- ¡Mamá!, ¡mamá!... Me recuerdo gritando desconsoladamente
al verme solo, por primera vez, frente a aquella mujer, aquella señorita, alta
y delgada, de rostro afilado, cabellos color rubio oscuro y vestida con una
bata blanca.
Mi madre salía por la puerta tras haberme dejado en la
Escuela unitaria de Santa Lucía, en la Tolosa de principios de los sesenta.
Miré alrededor. Era una sala enorme, rectangular, con ventanales grandes con
marcos de metal pintado de verde.
Mi primera lección no vino de la mano de la maestra. Cuando
me calmé, ella me acerco, de la mano, hasta un grupo de niños sentados en corro
en unas sillas junto a las ventanas. Y me dejó allí, para mi sorpresa, quizá
como oyente de la clase que los alumnos mayores daban a los pequeños. Aquel
primer día aprendí que el mundo está dividido en dos partes: el verso y la
prosa. Por algún extraño sortilegio del destino, mi primer recuerdo escolar tiene
que ver con la literatura.
Un compañero me miró y me dijo: - Pedro, ¿los periódicos
están escritos en verso o en prosa?
Tragué saliva y miré al suelo tratando de descubrir en el
entarimado de madera una grieta por la que escapar, pero en aquel instante, una
luz se hizo dentro de mi inocente cabecilla: ¿No eran versos esas oraciones que
mi madre me enseñaba? Sí. Pues entonces, a pesar de que nunca había oído la
palabra “prosa” supe que, en efecto, los periódicos debían estar escritos así.
Tras ese inicio llegó la cartilla de la “a” de araña, la “i”
de iglesia, como no podía ser de otro modo en aquel tiempo, el “mi mamá me
mima” y, poco después, el “Parvulito” de Álvarez.
Mientras tanto, el tiempo pasaba ensimismado entre la
recogida de sellos usados para el Domund, las colectas con las huchas de cabeza
de negritos, indios y otras razas supuestamente pobres y necesitadas, las
diapositivas de los misioneros que nos visitaban y las mañanas de sábado yendo
en fila hasta un lateral de la Parroquia para la catequesis.
El edificio de la escuela, un clásico ejemplo de la época,
solo consistía en dos aulas grandes separadas por un vestíbulo con un despacho
en el centro, dos pequeños vestuarios, un servicio y una habitación tipo
almacén. Todo estaba repetido ya que el ala derecha era para los niños y la
izquierda para las niñas.
A ambos lados del edificio las paredes se estiraban hasta
formar dos frontones, equivalente vasco, en aquel entonces, a los campillos de
futbol habituales por aquí en las escuelas.

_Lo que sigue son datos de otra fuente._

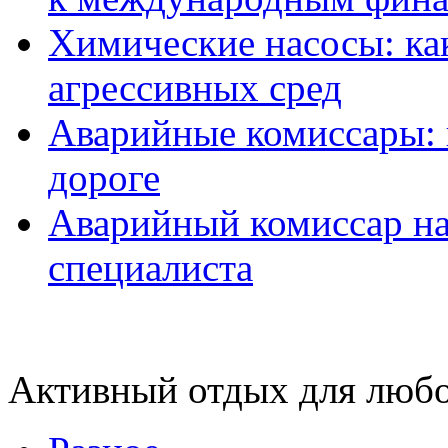
Химические насосы: ка
агрессивных сред
Аварийные комиссары:
дороге
Аварийный комиссар на
специалиста
Активный отдых для любо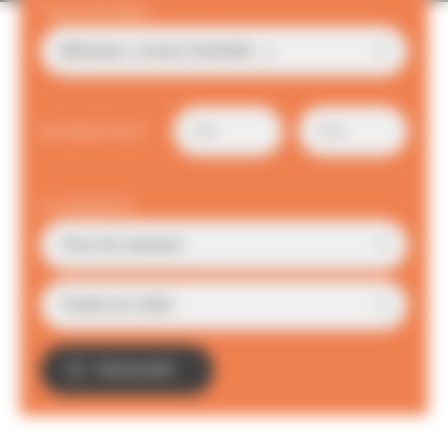
Type de bien
Surface (m²)
Localisation
TROUVER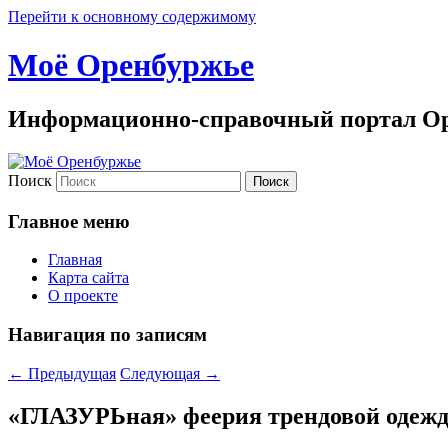
Перейти к основному содержимому
Моё Оренбуржье
Информационно-справочный портал Ор
Поиск
Главное меню
Главная
Карта сайта
О проекте
Навигация по записям
←
Предыдущая
Следующая
→
«ГЛАЗУРЬная» феерия трендовой одеж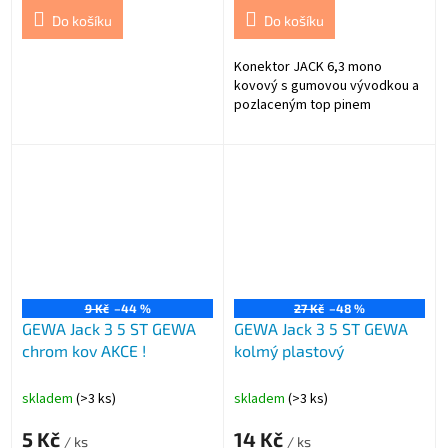
Do košíku
Do košíku
Konektor JACK 6,3 mono
kovový s gumovou vývodkou a
pozlaceným top pinem
9 Kč
–44 %
27 Kč
–48 %
GEWA Jack 3 5 ST GEWA
GEWA Jack 3 5 ST GEWA
chrom kov AKCE !
kolmý plastový
skladem
(>3 ks)
skladem
(>3 ks)
5 Kč
14 Kč
/ ks
/ ks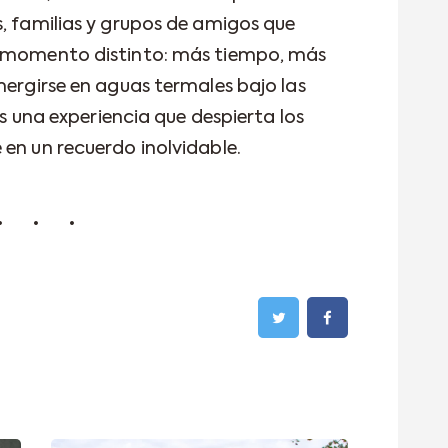
s, familias y grupos de amigos que
n momento distinto: más tiempo, más
mergirse en aguas termales bajo las
 es una experiencia que despierta los
 en un recuerdo inolvidable.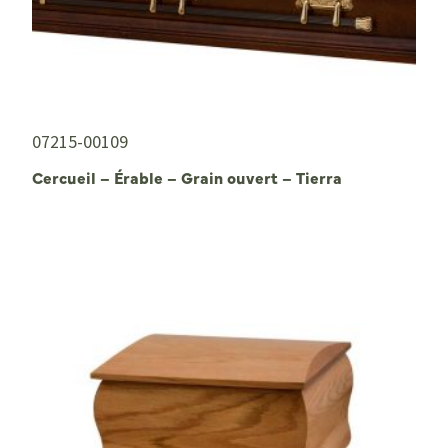
07215-00109
Cercueil – Érable – Grain ouvert – Tierra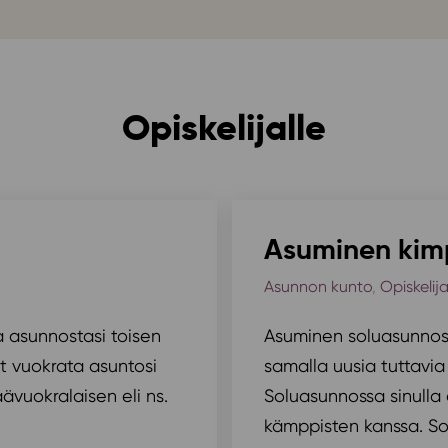
Opiskelijalle
Asuminen ki
Asunnon kunto
,
Opiskelija
a asunnostasi toisen
Asuminen soluasunnossa
oit vuokrata asuntosi
samalla uusia tuttavia 
ävuokralaisen eli ns.
Soluasunnossa sinulla 
kämppisten kanssa. Soi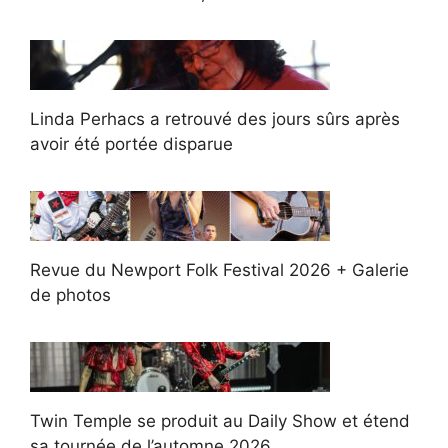
Linda Perhacs a retrouvé des jours sûrs après
avoir été portée disparue
Revue du Newport Folk Festival 2026 + Galerie
de photos
Twin Temple se produit au Daily Show et étend
sa tournée de l’automne 2026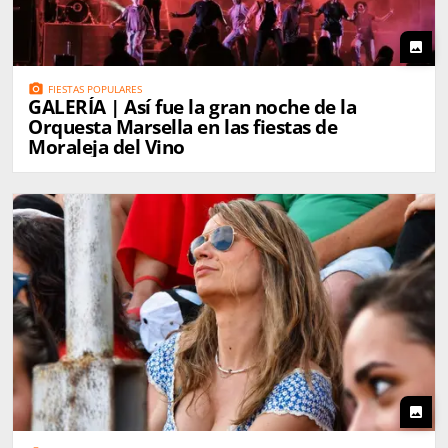
photo
photo_camera
FIESTAS POPULARES
GALERÍA | Así fue la gran noche de la
Orquesta Marsella en las fiestas de
Moraleja del Vino
photo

La señorita, la maestra, se llamaba Purificación Iturrioz y,
siempre lo he dicho, supo abrir en mi todas y cada una de las capacidades que
probablemente traía de fábrica y hasta las que solo ella hizo germinar. Siempre
tuvo la palabra justa, el mimo a punto, la sonrisa adecuada –no melosa-, el
trato cariñoso y la firmeza exacta. Muchas veces la recuerdo lidiando con
aquella manada de niños de todas las edades y me descubro añorando, mil años
después, su capacidad de trabajo. Es en ella, desde luego, en la que siempre he
basado mi actividad posterior docente. Y, a buen seguro, es a aquella
Purificación Iturrioz a quien debo mi vocación.
En una de las paredes del aula había varios armarios de madera
con puerta transparente. Y, en su interior, con ese olor característico del
papel, se atesoraban los libros, la biblioteca de consulta que diríamos ahora.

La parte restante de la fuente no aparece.